Be joyful in hope, patient in affliction, faithful in prayer.
But we prayed to our God and posted a guard.
David Feddes, a preacher and Bible teacher, says this about prayer and action:
Prayer is marvelous, but it's not an excuse to do nothing. In many situations, even as we pray, we also need to take action, using our God-given common sense and the God-given resources that are available to us.
Sometimes prayer without action is based on the notion that there's no connection between normal processes and divine activity. According to this line of thinking, something isn't really a work of God unless it is sudden, supernatural and miraculous. But that's not what the Bible teaches. Scripture says, "The earth is the Lord's, and everything in it, the world, and all who live in it" (Psalm 24:1). God doesn't just work through the startling events we call miracles. It's wonderful when he does, but that's not his only way of working, or even his usual way. God is constantly active in the physical and the natural and the non-miraculous aspects of this world. The whole earth is his, along with the things and people and inventions in it, and so we can look for God's hand in the ordinary events and opportunities that come our way.
There are some situations where we need to pray for nothing less than a miracle, but in a great many situations, we should pray for God's help and blessing and then look for practical ways he's provided in this world of his to make that blessing a reality.
JUST THE FACTS
How well did you listen to the story?
Q. What was Grandpa's assignment for Liz and Lucille's church school class?
A. To interview people and find out their prayer stories.
Q. What did Jenny pray about?
Q. After she prayed, what action did she take?
A. She took babysitting classes.
Q. What was Mark praying about?
A. His brother's need for financial support for the mission field.
Q. What action did Mark take?
A. Mark organized a craft fair to raise money.
Q. What did Liz when the old man chased him away?
A. He prayed for him.
Q. What action did Liz and his friends take?
A. They cut his lawn.
This question is meant to help the children develop a biblical understanding of God, who He is and what He does.
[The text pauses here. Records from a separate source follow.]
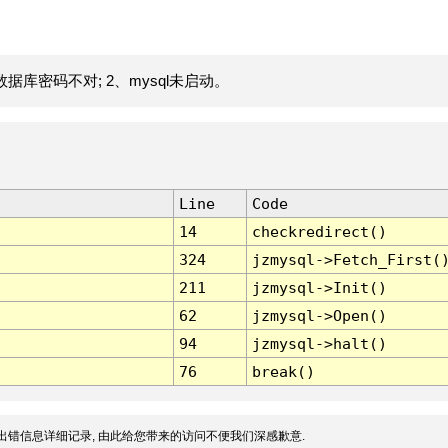
据库密码不对; 2、mysql未启动。
Line
Code
14
checkredirect()
324
jzmysql->Fetch_First(
211
jzmysql->Init()
62
jzmysql->Open()
94
jzmysql->halt()
76
break()
出错信息详细记录, 由此给您带来的访问不便我们深感歉意.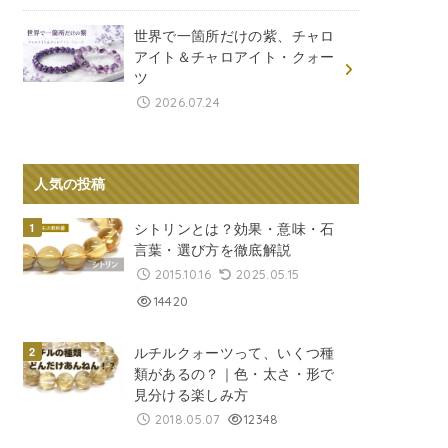
世界で一箇所だけの紫、チャロ
アイト＆チャロアイト・クォー
ツ
2026.07.24
人気の投稿
シトリンとは？効果・意味・石
言葉・選び方を徹底解説
2015.10.16
2025.05.15
14420
ルチルクォーツって、いくつ種
類があるの？｜色・太さ・形で
見分ける楽しみ方
2018.05.07
12348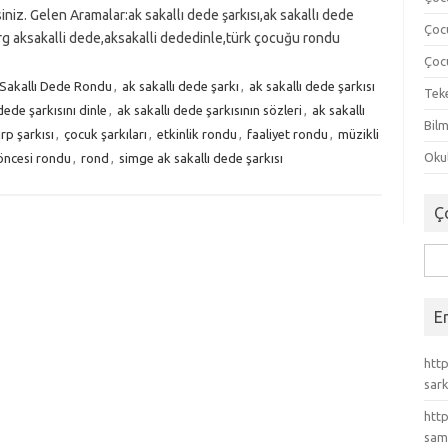
iniz. Gelen Aramalar:ak sakallı dede şarkısı,ak sakallı dede
Çoc
org aksakalli dede,aksakalli dededinle,türk çocuğu rondu
Çocu
Sakallı Dede Rondu
,
ak sakallı dede şarkı
,
ak sakallı dede şarkısı
Tek
dede şarkısını dinle
,
ak sakallı dede şarkısının sözleri
,
ak sakallı
Bilm
rp şarkısı
,
çocuk şarkıları
,
etkinlik rondu
,
faaliyet rondu
,
müzikli
Okul
öncesi rondu
,
rond
,
simge ak sakallı dede şarkısı
Ç
Ara
E
http
sark
http
sam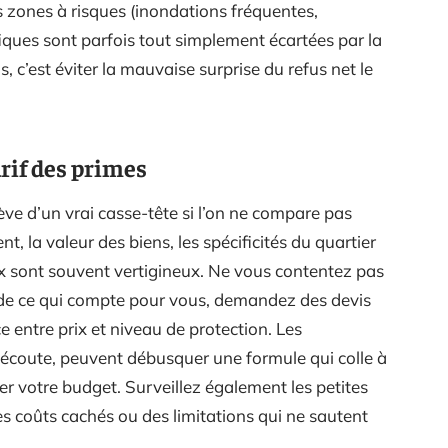
s zones à risques (inondations fréquentes,
fiques sont parfois tout simplement écartées par la
 c’est éviter la mauvaise surprise du refus net le
arif des primes
elève d’un vrai casse-tête si l’on ne compare pas
, la valeur des biens, les spécificités du quartier
rix sont souvent vertigineux. Ne vous contentez pas
te de ce qui compte pour vous, demandez des devis
e entre prix et niveau de protection. Les
l’écoute, peuvent débusquer une formule qui colle à
ner votre budget. Surveillez également les petites
des coûts cachés ou des limitations qui ne sautent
The "answer" is not meant for parents to read to their children. Rather its purpose is to assist parents in guiding the conversation to this biblical understanding. We encourage you to use an open Bible in this conversation, building biblical literacy and well as a biblical theology.
Why do we have to take action if we've prayed about something? Why does God expect us to work as well as pray?
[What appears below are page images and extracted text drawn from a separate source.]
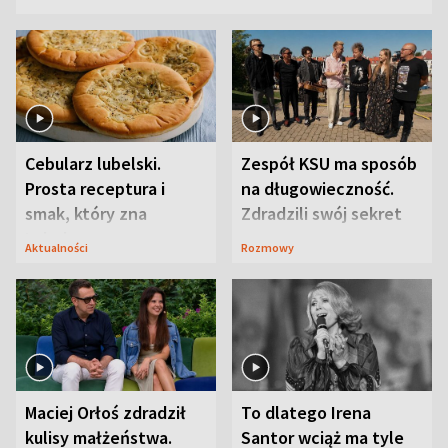
Cebularz lubelski.
Zespół KSU ma sposób
Prosta receptura i
na długowieczność.
smak, który zna
Zdradzili swój sekret
Lubelszczyzna
Aktualności
Rozmowy
Maciej Orłoś zdradził
To dlatego Irena
kulisy małżeństwa.
Santor wciąż ma tyle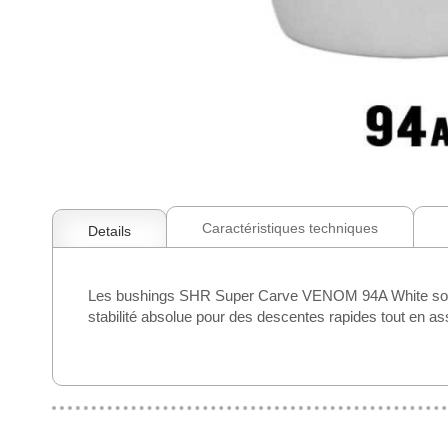
Skip
to
the
beginning
Caractéristiques techniques
Details
of
the
images
Les bushings SHR Super Carve VENOM 94A White sont ult
gallery
stabilité absolue pour des descentes rapides tout en ass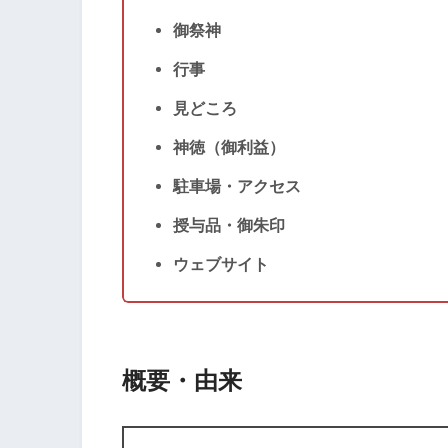
御祭神
行事
見どころ
神徳（御利益）
駐車場・アクセス
授与品・御朱印
ウェブサイト
概要・由来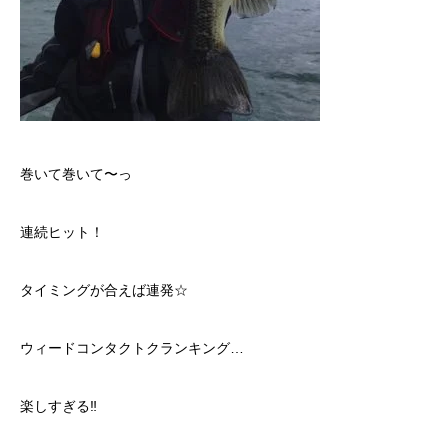
巻いて巻いて〜っ
連続ヒット！
タイミングが合えば連発☆
ウィードコンタクトクランキング…
楽しすぎる‼︎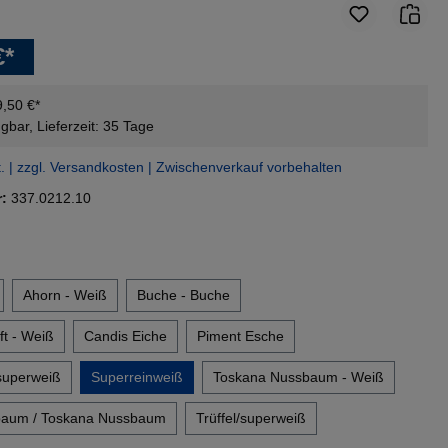
€*
9,50 €*
gbar, Lieferzeit: 35 Tage
t. | zzgl. Versandkosten | Zwischenverkauf vorbehalten
r:
337.0212.10
en
Ahorn - Weiß
Buche - Buche
t - Weiß
Candis Eiche
Piment Esche
superweiß
Superreinweiß
Toskana Nussbaum - Weiß
baum / Toskana Nussbaum
Trüffel/superweiß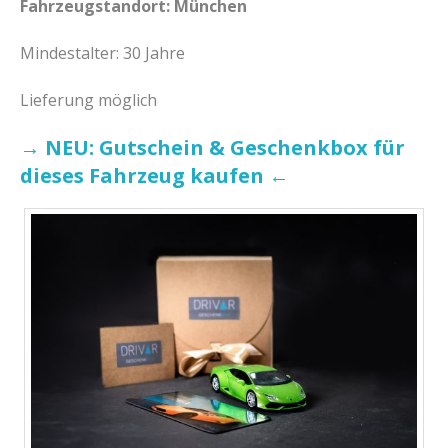
Fahrzeugstandort: München
Mindestalter: 30 Jahre
Lieferung möglich
→ NEU: Gutschein & Geschenkbox für
dieses Fahrzeug kaufen ←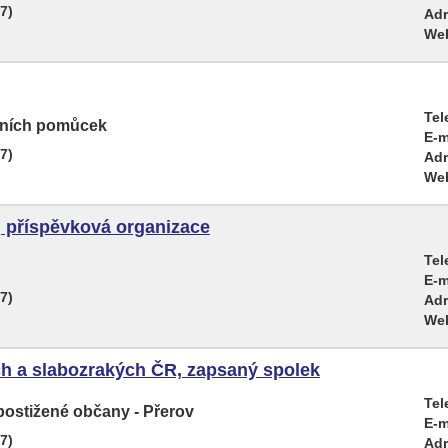
7)
Adr
We
Tel
čních pomůcek
E-m
7)
Adr
We
, příspěvková organizace
Tel
E-m
7)
Adr
We
h a slabozrakých ČR, zapsaný spolek
Tel
postižené občany - Přerov
E-m
7)
Adr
Read Nehemiah chapters 1-4 with your family this week. Notice how Nehemiah combined prayer and action. Here are a few examples: Chapter 1 and 2, Nehemiah prayed and then approached the king about going to Jerusalem. Chapter 4: 4-6, Nehemiah prayed and rebuilt the wall. Chapter 4:14, Nehemiah prayed and posted a guard and kept working on the wall. In each of these instances, Nehemiah did not stop with his prayer; he followed it up with action. But he never took credit for the progress they made (see verse 14-15, 20).
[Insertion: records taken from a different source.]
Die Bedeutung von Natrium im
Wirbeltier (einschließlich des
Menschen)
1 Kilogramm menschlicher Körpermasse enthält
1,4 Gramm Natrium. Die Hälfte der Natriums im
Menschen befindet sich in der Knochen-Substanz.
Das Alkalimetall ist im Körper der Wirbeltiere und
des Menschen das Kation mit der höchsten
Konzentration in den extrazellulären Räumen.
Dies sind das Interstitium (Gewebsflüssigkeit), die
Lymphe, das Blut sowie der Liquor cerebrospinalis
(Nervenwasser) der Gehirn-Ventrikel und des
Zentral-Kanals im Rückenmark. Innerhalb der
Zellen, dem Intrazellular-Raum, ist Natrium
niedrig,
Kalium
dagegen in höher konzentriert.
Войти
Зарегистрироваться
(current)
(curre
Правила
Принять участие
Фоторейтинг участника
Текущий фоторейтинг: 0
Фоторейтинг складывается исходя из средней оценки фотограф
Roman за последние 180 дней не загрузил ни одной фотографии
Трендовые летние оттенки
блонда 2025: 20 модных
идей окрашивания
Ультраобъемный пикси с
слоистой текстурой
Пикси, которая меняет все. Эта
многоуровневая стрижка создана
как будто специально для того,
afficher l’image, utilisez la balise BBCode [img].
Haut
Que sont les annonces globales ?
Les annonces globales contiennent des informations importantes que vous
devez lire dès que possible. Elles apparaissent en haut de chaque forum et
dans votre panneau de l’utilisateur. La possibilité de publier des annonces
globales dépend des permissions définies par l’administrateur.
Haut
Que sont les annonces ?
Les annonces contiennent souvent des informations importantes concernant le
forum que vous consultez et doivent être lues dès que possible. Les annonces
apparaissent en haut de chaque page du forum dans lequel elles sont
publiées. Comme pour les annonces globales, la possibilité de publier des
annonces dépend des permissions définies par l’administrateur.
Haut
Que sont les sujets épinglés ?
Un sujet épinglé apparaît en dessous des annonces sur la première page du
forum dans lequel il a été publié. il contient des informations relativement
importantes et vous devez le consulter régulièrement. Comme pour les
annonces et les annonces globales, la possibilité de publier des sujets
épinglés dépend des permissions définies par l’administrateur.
God has chosen to work in this world through his people. God created us to be caretakers of his creation (Genesis 1:27, 28). God assigned us the work of bringing the gospel to the nations of the earth (Matthew 28:19, 20). Through prayer and action we are partners with Christ in making God's kingdom a reality. Prayer without action is often futile. And, action without prayer is a recipe for disaster. Prayer and action—Spirit directed action—is the most effective way to meet the challenges and opportunities of our lives.